I have big plans for tomorrow....
...doing absolutely nothing!!!!
Not because I want to. But because I NEED to. I have a bad habit of wanting everything done yesterday and I push myself soooo hard. To the point of tears. I don't k own how many times my mom has witnessed it. But today, I crashed. I started feeling yucky, which made me fall apart and melt down. Crash and burn. I decided to have a nap and woke up feeling even worse. Nauseous. I have an insanely sore boob. Like it hurts to touch. There's an area of my belly that I probably pulled a muscle by trying to do everything myself at 31 weeks pregs.
So I told G to not let me do anything tomorrow. Not even little chores. The only thing I'm allowed to do is fun, non-strenuous things.
The closer I get to having this baby, the crazier I get. I'm sooooo thankful I was able to talk to my friend Kari be a she just went through this last year. She did the same things as me. She would obsess about something that really doesn't matter in the end. One of the things she focused on was scrubbing the tiles in her bathroom. But we were talking about how it's almost a way if coping with the anxiety of having 2 babies so close together. Will it make a difference in the long run? Probably not. But at least it's a way to FEEL like you have some control. I don't think there is any way to prepare yourself for what's coming.

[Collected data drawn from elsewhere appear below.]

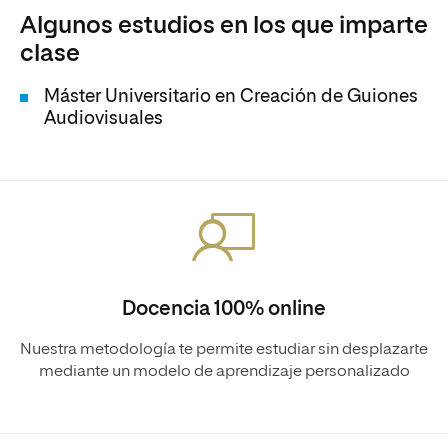
Algunos estudios en los que imparte
clase
Máster Universitario en Creación de Guiones
Audiovisuales
Docencia 100% online
Nuestra metodología te permite estudiar sin desplazarte
mediante un modelo de aprendizaje personalizado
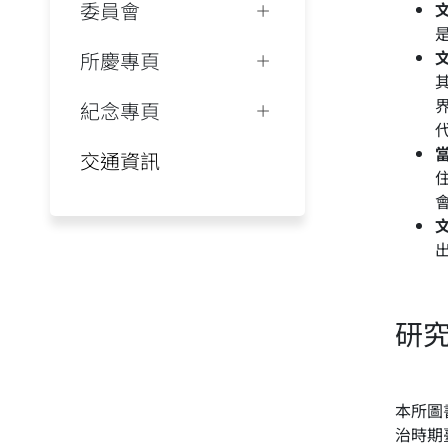
委員會
所慶專頁
紀念專頁
交通資訊
研
本所圖
治時期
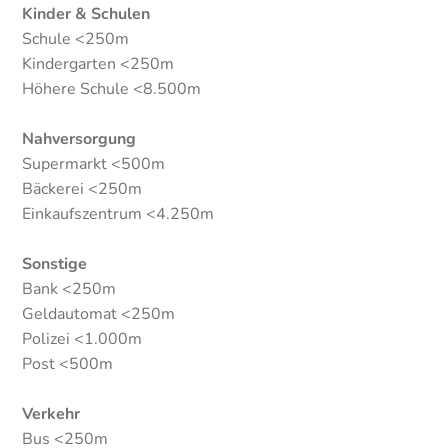
Kinder & Schulen
Schule <250m
Kindergarten <250m
Höhere Schule <8.500m
Nahversorgung
Supermarkt <500m
Bäckerei <250m
Einkaufszentrum <4.250m
Sonstige
Bank <250m
Geldautomat <250m
Polizei <1.000m
Post <500m
Verkehr
Bus <250m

So this has been my reason for the non-stop business. But I just need to be a bit more careful and remember that I am growing a person and my body is being pushed to the limits already. I have people who are going to help me so I just need to chill a bit. I feel so panicked because usually the 2nd trimester is when you feel good enough to tackle this stuff slowly.
Honestly, other than needing to buy a double stroller and installing a carseat for Malcolm, we are ready. The stuff on my list to get done before baby is just stuff. It doesn't make a difference if the basement has an accent wall or not. Or if all of Malcolms onesies are separated between newborn size and 0-3 month. It's just a coping mechanism.
My house will be trashed again within days of coming home and will probably stay that way for the next 18 years...at least. So I need to remember that while it's ok to want to get things ready, I also need to stop and breathe. And to take care of myself. I'm in the home stretch of pregnancy, where my body is being stretched, my organs are being squished. My back is killing me. My boobs are growing. My feet are swelling. I can't sleep more than an hour without having to pee. Plus, I'm also taking care of my little Mason Man...which is so fun but exhausting.
So dear me; please be a bit more gentle with yourself, physically and emotionally. You've been through a lot!